According to one embodiment, the invention is further characterized in that: responsive to an engine temperature reaching a second threshold temperature, whether or not the hood has been opened by the vehicle operator, the second threshold temperature being greater than the first threshold temperature, maintaining power to a first set of outlets that supply power to the one or more external loads, and interrupting power to a second set of outlets that supply power to the one or more external loads.

According to one embodiment, the invention is further characterized in that: in response to an engine temperature reaching a third threshold temperature, discontinuing provision of power to the first set of outlets and effecting a shutdown of the engine.

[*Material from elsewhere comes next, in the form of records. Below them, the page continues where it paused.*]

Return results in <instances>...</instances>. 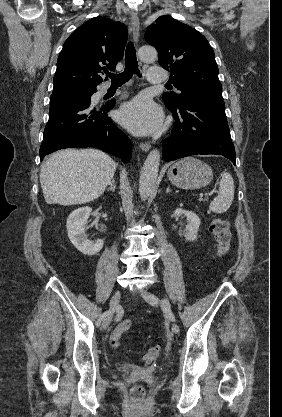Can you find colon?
<instances>
[{"label": "colon", "instance_id": "obj_1", "mask_svg": "<svg viewBox=\"0 0 282 417\" xmlns=\"http://www.w3.org/2000/svg\"><path fill=\"white\" fill-rule=\"evenodd\" d=\"M210 231L214 236L215 245L220 257L224 256L231 245V233L229 223L227 220L220 217H214L210 221ZM132 328V320H122L112 331L109 339V345L112 349H117L120 345V340ZM161 347L151 346L145 353V361L152 364L161 358ZM132 403H147L149 391L144 384H137L135 389L130 391Z\"/></svg>", "mask_w": 282, "mask_h": 417}]
</instances>
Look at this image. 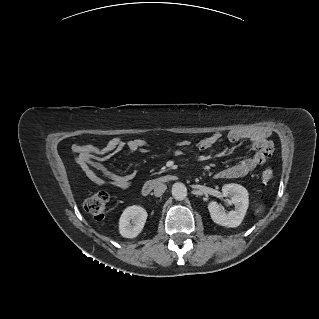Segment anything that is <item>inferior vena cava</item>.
<instances>
[{"instance_id": "obj_1", "label": "inferior vena cava", "mask_w": 319, "mask_h": 319, "mask_svg": "<svg viewBox=\"0 0 319 319\" xmlns=\"http://www.w3.org/2000/svg\"><path fill=\"white\" fill-rule=\"evenodd\" d=\"M167 189L166 184H158L155 188H154V195L155 197H160Z\"/></svg>"}]
</instances>
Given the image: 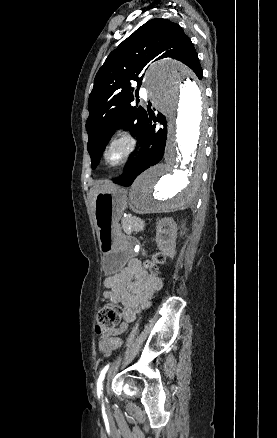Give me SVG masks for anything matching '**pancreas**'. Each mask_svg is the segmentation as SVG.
<instances>
[{
  "mask_svg": "<svg viewBox=\"0 0 277 438\" xmlns=\"http://www.w3.org/2000/svg\"><path fill=\"white\" fill-rule=\"evenodd\" d=\"M147 224V219H140L139 215L130 214L128 218L124 220L123 230L126 233H145L147 231Z\"/></svg>",
  "mask_w": 277,
  "mask_h": 438,
  "instance_id": "pancreas-1",
  "label": "pancreas"
}]
</instances>
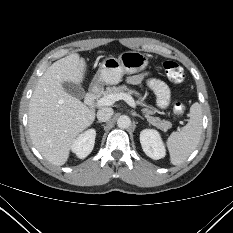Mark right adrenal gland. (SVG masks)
Listing matches in <instances>:
<instances>
[{"mask_svg":"<svg viewBox=\"0 0 233 233\" xmlns=\"http://www.w3.org/2000/svg\"><path fill=\"white\" fill-rule=\"evenodd\" d=\"M97 123H102L101 121H97Z\"/></svg>","mask_w":233,"mask_h":233,"instance_id":"obj_1","label":"right adrenal gland"}]
</instances>
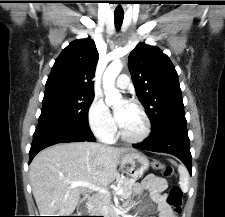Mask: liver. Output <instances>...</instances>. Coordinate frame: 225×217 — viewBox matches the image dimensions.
<instances>
[{
    "label": "liver",
    "instance_id": "1",
    "mask_svg": "<svg viewBox=\"0 0 225 217\" xmlns=\"http://www.w3.org/2000/svg\"><path fill=\"white\" fill-rule=\"evenodd\" d=\"M131 148H114L92 142L59 143L39 152L32 160L29 176L33 196L41 216H69L85 186L71 182H88L106 187L117 177L122 155Z\"/></svg>",
    "mask_w": 225,
    "mask_h": 217
}]
</instances>
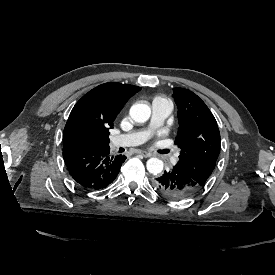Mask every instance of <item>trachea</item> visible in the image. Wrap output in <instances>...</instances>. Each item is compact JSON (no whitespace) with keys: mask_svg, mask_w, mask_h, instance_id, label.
<instances>
[{"mask_svg":"<svg viewBox=\"0 0 275 275\" xmlns=\"http://www.w3.org/2000/svg\"><path fill=\"white\" fill-rule=\"evenodd\" d=\"M168 152H169V150H168V149H166V150H164V151H163V153H168Z\"/></svg>","mask_w":275,"mask_h":275,"instance_id":"1","label":"trachea"}]
</instances>
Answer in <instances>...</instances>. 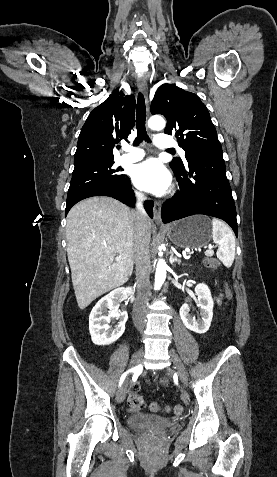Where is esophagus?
Instances as JSON below:
<instances>
[{
    "label": "esophagus",
    "instance_id": "obj_1",
    "mask_svg": "<svg viewBox=\"0 0 277 477\" xmlns=\"http://www.w3.org/2000/svg\"><path fill=\"white\" fill-rule=\"evenodd\" d=\"M137 86H138L139 91L144 94L146 102H148V98H147L148 87H147V83H146V81L143 77H138ZM153 211H154V221L156 223H161V202L160 201H155L154 202Z\"/></svg>",
    "mask_w": 277,
    "mask_h": 477
}]
</instances>
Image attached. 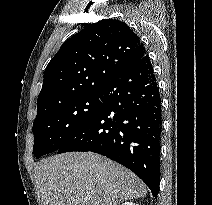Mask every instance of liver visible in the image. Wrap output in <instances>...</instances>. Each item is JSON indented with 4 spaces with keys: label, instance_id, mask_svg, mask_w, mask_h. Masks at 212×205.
<instances>
[{
    "label": "liver",
    "instance_id": "1",
    "mask_svg": "<svg viewBox=\"0 0 212 205\" xmlns=\"http://www.w3.org/2000/svg\"><path fill=\"white\" fill-rule=\"evenodd\" d=\"M41 205H120L143 198L145 184L130 170L93 152H67L34 168Z\"/></svg>",
    "mask_w": 212,
    "mask_h": 205
}]
</instances>
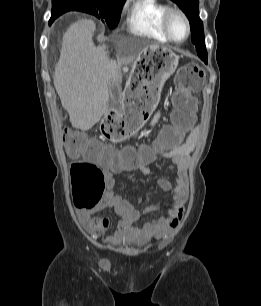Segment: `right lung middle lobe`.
Instances as JSON below:
<instances>
[{"label": "right lung middle lobe", "instance_id": "obj_1", "mask_svg": "<svg viewBox=\"0 0 261 306\" xmlns=\"http://www.w3.org/2000/svg\"><path fill=\"white\" fill-rule=\"evenodd\" d=\"M125 0H75L52 2L51 18L56 19L67 11H81L101 18L111 29L118 25Z\"/></svg>", "mask_w": 261, "mask_h": 306}]
</instances>
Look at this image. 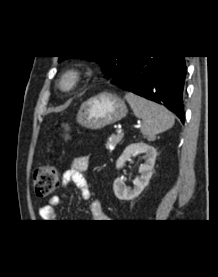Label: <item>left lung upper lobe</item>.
<instances>
[{"mask_svg":"<svg viewBox=\"0 0 218 277\" xmlns=\"http://www.w3.org/2000/svg\"><path fill=\"white\" fill-rule=\"evenodd\" d=\"M65 58L68 57L60 56L59 62H61ZM81 58L99 62L103 66L104 75L111 79L114 75L119 74L126 67L133 56H81Z\"/></svg>","mask_w":218,"mask_h":277,"instance_id":"1","label":"left lung upper lobe"}]
</instances>
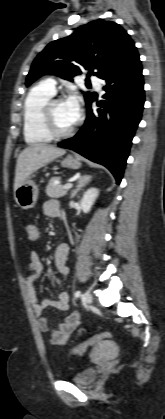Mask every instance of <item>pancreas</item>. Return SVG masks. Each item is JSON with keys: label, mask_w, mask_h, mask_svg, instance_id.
Segmentation results:
<instances>
[{"label": "pancreas", "mask_w": 165, "mask_h": 419, "mask_svg": "<svg viewBox=\"0 0 165 419\" xmlns=\"http://www.w3.org/2000/svg\"><path fill=\"white\" fill-rule=\"evenodd\" d=\"M57 180H60V177H52L46 187L45 192L51 198H59L67 194V189H64L60 184H55Z\"/></svg>", "instance_id": "cf45deb5"}]
</instances>
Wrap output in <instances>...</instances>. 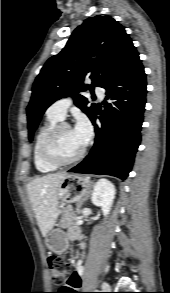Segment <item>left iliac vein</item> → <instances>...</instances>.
Wrapping results in <instances>:
<instances>
[{
  "label": "left iliac vein",
  "instance_id": "1",
  "mask_svg": "<svg viewBox=\"0 0 170 293\" xmlns=\"http://www.w3.org/2000/svg\"><path fill=\"white\" fill-rule=\"evenodd\" d=\"M102 288L110 289V285H109V283H107V282H103V283H102Z\"/></svg>",
  "mask_w": 170,
  "mask_h": 293
}]
</instances>
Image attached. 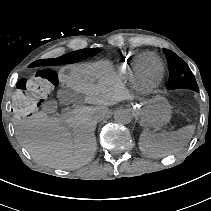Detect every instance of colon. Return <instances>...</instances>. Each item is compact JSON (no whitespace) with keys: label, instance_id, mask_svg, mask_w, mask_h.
Here are the masks:
<instances>
[{"label":"colon","instance_id":"5ec220e1","mask_svg":"<svg viewBox=\"0 0 211 211\" xmlns=\"http://www.w3.org/2000/svg\"><path fill=\"white\" fill-rule=\"evenodd\" d=\"M58 82L57 73L51 69H40L33 76L20 80L12 97L14 117L23 120L35 114Z\"/></svg>","mask_w":211,"mask_h":211}]
</instances>
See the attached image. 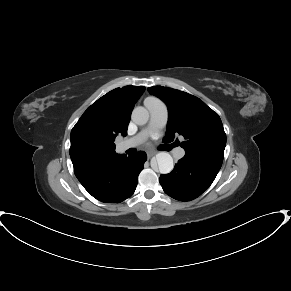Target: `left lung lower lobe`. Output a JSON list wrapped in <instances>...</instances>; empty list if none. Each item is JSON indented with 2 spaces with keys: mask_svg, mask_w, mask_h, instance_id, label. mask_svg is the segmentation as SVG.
<instances>
[{
  "mask_svg": "<svg viewBox=\"0 0 291 291\" xmlns=\"http://www.w3.org/2000/svg\"><path fill=\"white\" fill-rule=\"evenodd\" d=\"M221 163L185 155L174 170L161 175L160 184L164 192L180 201L197 198L214 181Z\"/></svg>",
  "mask_w": 291,
  "mask_h": 291,
  "instance_id": "obj_1",
  "label": "left lung lower lobe"
}]
</instances>
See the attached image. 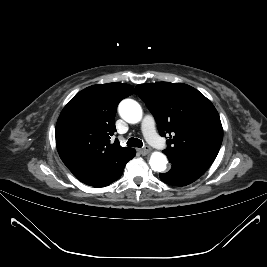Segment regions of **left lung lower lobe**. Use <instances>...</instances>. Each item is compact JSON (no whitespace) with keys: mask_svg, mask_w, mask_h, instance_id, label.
Returning <instances> with one entry per match:
<instances>
[{"mask_svg":"<svg viewBox=\"0 0 267 267\" xmlns=\"http://www.w3.org/2000/svg\"><path fill=\"white\" fill-rule=\"evenodd\" d=\"M164 154L168 157L172 167L169 172L159 174V176L163 182L169 185H188L201 177L208 169V167L184 160L173 153L164 152Z\"/></svg>","mask_w":267,"mask_h":267,"instance_id":"0a47b994","label":"left lung lower lobe"}]
</instances>
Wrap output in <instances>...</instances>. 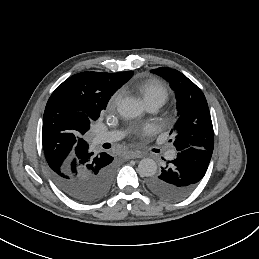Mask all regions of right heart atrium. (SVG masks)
<instances>
[{
    "label": "right heart atrium",
    "mask_w": 259,
    "mask_h": 259,
    "mask_svg": "<svg viewBox=\"0 0 259 259\" xmlns=\"http://www.w3.org/2000/svg\"><path fill=\"white\" fill-rule=\"evenodd\" d=\"M121 99V94L120 92H115L111 98V102L114 106L118 105Z\"/></svg>",
    "instance_id": "right-heart-atrium-1"
}]
</instances>
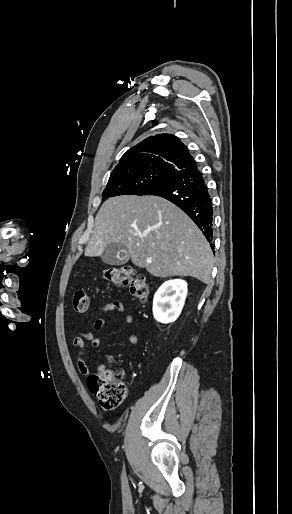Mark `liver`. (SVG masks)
I'll list each match as a JSON object with an SVG mask.
<instances>
[{
    "label": "liver",
    "mask_w": 292,
    "mask_h": 514,
    "mask_svg": "<svg viewBox=\"0 0 292 514\" xmlns=\"http://www.w3.org/2000/svg\"><path fill=\"white\" fill-rule=\"evenodd\" d=\"M120 242L135 266L152 276H192L210 284L213 252L201 230L159 196H116L102 204L84 256H101Z\"/></svg>",
    "instance_id": "1"
}]
</instances>
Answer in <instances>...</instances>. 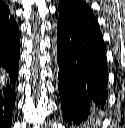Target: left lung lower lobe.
<instances>
[{
	"label": "left lung lower lobe",
	"mask_w": 125,
	"mask_h": 128,
	"mask_svg": "<svg viewBox=\"0 0 125 128\" xmlns=\"http://www.w3.org/2000/svg\"><path fill=\"white\" fill-rule=\"evenodd\" d=\"M59 94L66 122L86 128L108 97L105 45L100 31L58 21Z\"/></svg>",
	"instance_id": "left-lung-lower-lobe-1"
}]
</instances>
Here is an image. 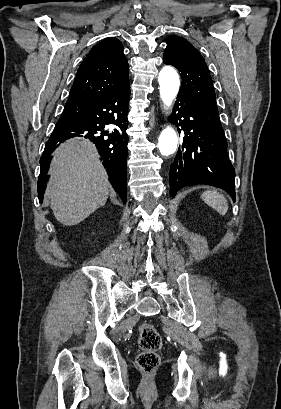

According to one embodiment, the invention is further characterized in that: issuing a second alert to notify the operator that the engine temperature is within a first threshold number of degrees of the second threshold temperature, wherein the second alert includes a first time range within which power to the second group of outlets is to be interrupted.

According to one embodiment, the invention is further characterized in that: issuing a third alert to notify the operator that the engine temperature is within a second threshold number of degrees of the third threshold temperature, wherein the third alert includes a second time range within which power to the first group of outlets is to be interrupted.

According to the invention, a system for a vehicle is provided, having: an engine capable of driving a generator to provide power to a power box, which in turn supplies power to one or more external loads; one or more temperature sensors for monitoring engine temperature; a warning system for communicating a visual and/or audible warning to an operator of the vehicle; and a controller having computer readable instructions stored on non-transitory memory that, when executed while the vehicle is stationary and in a parked state and while the engine is combusting air and fuel to provide power to the power supply box to power the one or more external loads, cause the controller to: monitoring the engine temperature via the one or more temperature sensors, and in response to the engine temperature reaching a first threshold temperature, issuing a first alert requesting the operator of the vehicle to take mitigating action to reduce the engine temperature while maintaining power to the one or more external loads.

According to one embodiment, the one or more temperature sensors monitor cylinder head temperature of one or more cylinders of the engine, and wherein the one or more temperature sensors are communicably coupled to one or more circuit breakers of one or more outlets of the power supply box, the one or more outlets including a first set of outlets and a second set of outlets; and wherein the controller stores further instructions for: maintaining power to the first set of outlets while discontinuing provision of power to the second set of outlets in response to the engine temperature reaching a second threshold temperature greater than the first threshold temperature, and discontinuing provision of power to the first set of outlets in response to the engine temperature reaching a third threshold temperature greater than the second threshold temperature; and wherein when the engine temperature is within a first threshold degree of the second threshold temperature, a second alert is issued to notify the operator that power to the second set of outlets is about to be interrupted, and wherein when the engine temperature is within a second threshold degree of the third threshold temperature, a third alert is issued to notify the operator that power to the first set of outlets is about to be interrupted.

According to one embodiment, the invention is further characterized in that: a fan for cooling the engine, and wherein the controller stores further instructions for: differentially controlling the speed of the cooling fan depending on whether the mitigating action has been taken to reduce the engine temperature, wherein the mitigating action includes opening a hood of the vehicle.